First, rather than engaging in months of planning and research, entrepreneurs accept that all they have on day one is a series of untested hypotheses—basically, good guesses. So instead of writing an intricate business plan, founders summarize their hypotheses in a framework called a business model canvas. Essentially, this is a diagram of how a company creates value for itself and its customers. (See the exhibit “Sketch Out Your Hypotheses.”)

Second, lean start-ups use a “get out of the building” approach called customer development to test their hypotheses. They go out and ask potential users, purchasers, and partners for feedback on all elements of the business model, including product features, pricing, distribution channels, and affordable customer acquisition strategies. The emphasis is on nimbleness and speed: New ventures rapidly assemble minimum viable products and immediately elicit customer feedback. Then, using customers’ input to revise their assumptions, they start the cycle over again, testing redesigned offerings and making further small adjustments (iterations) or more substantive ones (pivots) to ideas that aren’t working. (See the exhibit “Listen to Customers.”)

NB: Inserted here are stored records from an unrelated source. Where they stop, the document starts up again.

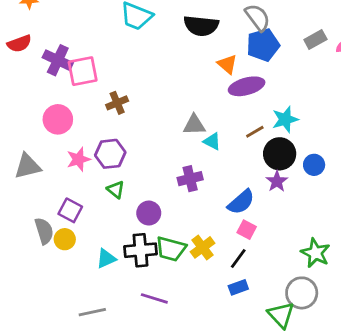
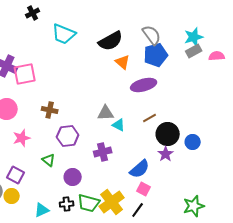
black semicircle: (201, 26) -> (111, 41), turned -35
orange triangle: (227, 64) -> (123, 62), moved
brown cross: (117, 103) -> (50, 110), moved, turned 35
cyan star: (285, 119) -> (194, 37), moved
purple hexagon: (110, 154) -> (68, 136), moved
yellow cross: (202, 247) -> (112, 202), size x1.4
black cross: (141, 250) -> (67, 204), size x0.6
green star: (315, 253) -> (194, 206), turned 30

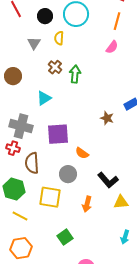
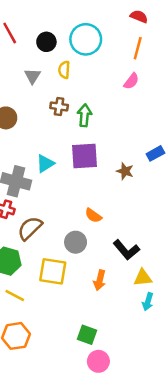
brown cross: (55, 67) -> (59, 107), turned -32
cyan triangle: (44, 98) -> (45, 164), moved
purple square: (58, 134) -> (84, 156), moved
brown semicircle: (32, 163) -> (30, 228), turned 50
green square: (65, 237) -> (87, 335), moved, turned -35
cyan arrow: (125, 237) -> (148, 302), moved

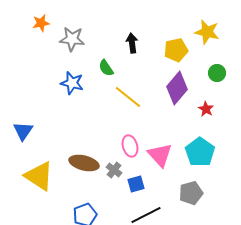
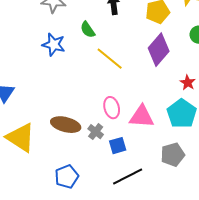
red star: (206, 109) -> (188, 83), moved
pink triangle: (160, 155) -> (142, 117), turned -44

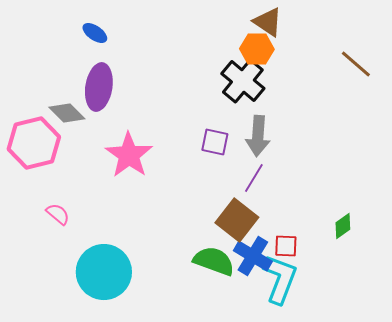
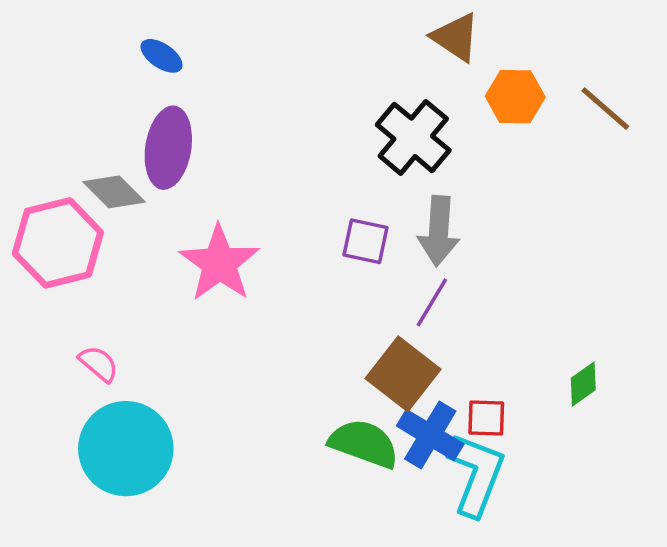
orange hexagon: (257, 49) -> (515, 97), moved
cyan circle: (104, 272) -> (126, 449), moved

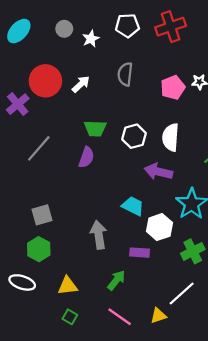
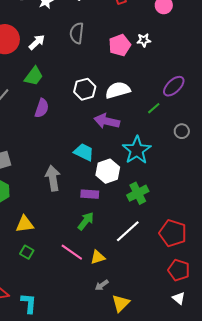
green trapezoid: (95, 128) -> (34, 76), moved, turned -55
white semicircle: (171, 137) -> (118, 90), turned 70
green arrow: (116, 280) -> (86, 221), moved
yellow triangle: (158, 316) -> (98, 257), moved

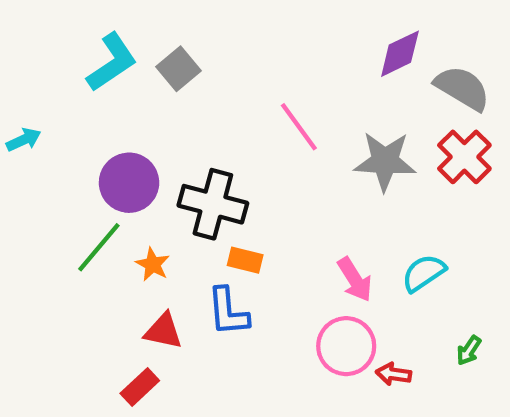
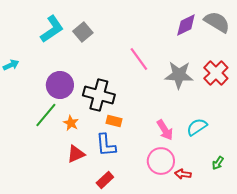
gray semicircle: (462, 88) -> (217, 22), moved
red triangle: (163, 331) -> (76, 154), turned -36
red rectangle: (140, 387) -> (105, 180), moved

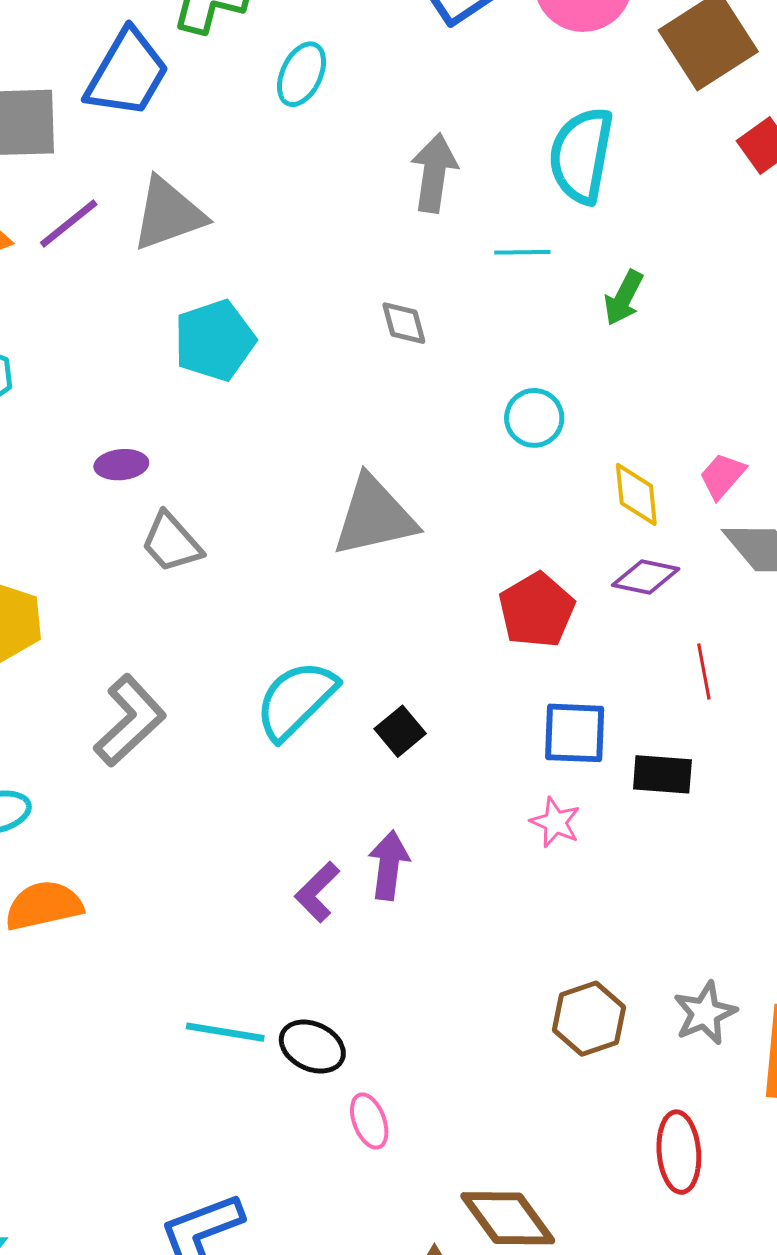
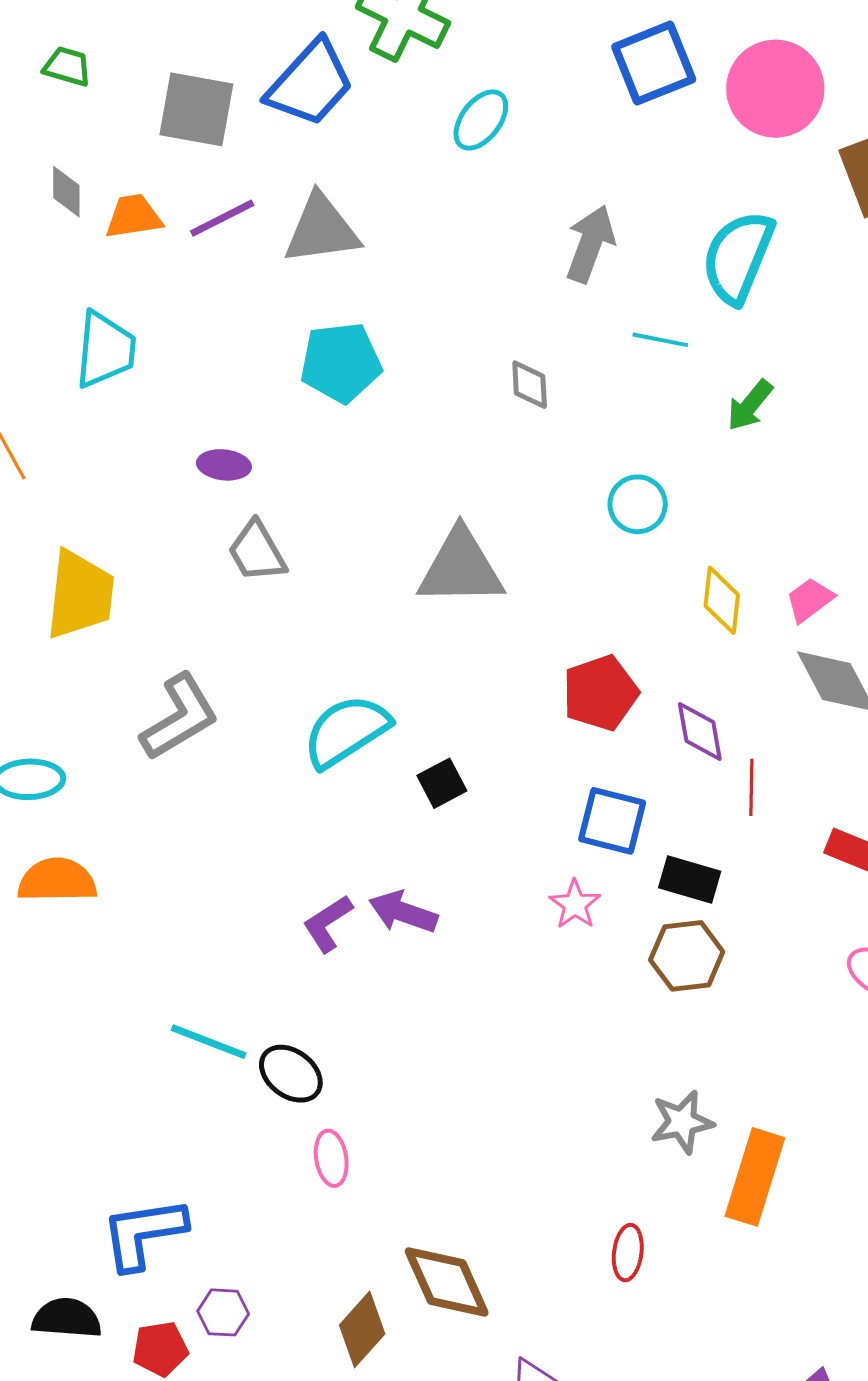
purple diamond: (646, 577) -> (700, 731), moved, turned 56
purple arrow: (389, 865) -> (403, 912), turned -90
brown hexagon: (589, 1019) -> (687, 956), moved
red ellipse: (679, 1152) -> (628, 1253), size x0.7

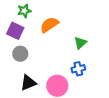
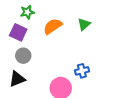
green triangle: (80, 43) -> (84, 24), moved
black triangle: (28, 83) -> (17, 79), moved

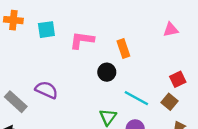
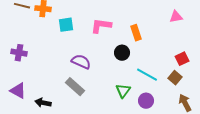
cyan square: (46, 30) -> (66, 25), moved
purple semicircle: (46, 90) -> (81, 62), moved
gray rectangle: (16, 102) -> (75, 87), moved

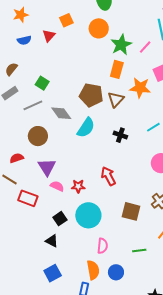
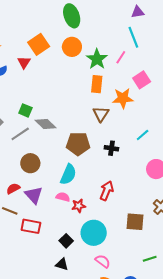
orange square: (66, 20) -> (39, 44), size x1.5
brown pentagon: (91, 95) -> (78, 144), moved
gray diamond: (61, 113) -> (46, 124), moved
cyan semicircle: (86, 128) -> (68, 174), moved
purple triangle: (47, 167) -> (34, 195), moved
red arrow: (108, 176) -> (107, 191), turned 60
pink semicircle: (57, 186) -> (63, 197), moved
pink semicircle: (103, 246) -> (103, 261), moved, turned -49

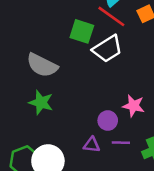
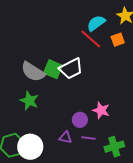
green square: (82, 31) -> (53, 69), moved
white trapezoid: (107, 49) -> (71, 69), moved

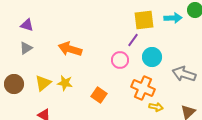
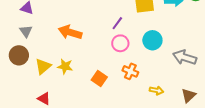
purple line: (133, 40) -> (117, 23), moved
gray triangle: (26, 48) -> (26, 31), turned -32
brown circle: (14, 84) -> (19, 55), moved
orange cross: (143, 88) -> (130, 71), moved, size x0.7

Third, lean start-ups practice something called agile development, which originated in the software industry. Agile development works hand-in-hand with customer development. Unlike typical yearlong product development cycles that presuppose knowledge of customers’ problems and product needs, agile development eliminates wasted time and resources by developing the product iteratively and incrementally. It’s the process by which start-ups create the minimum viable products they test. (See the exhibit “Quick, Responsive Development.”)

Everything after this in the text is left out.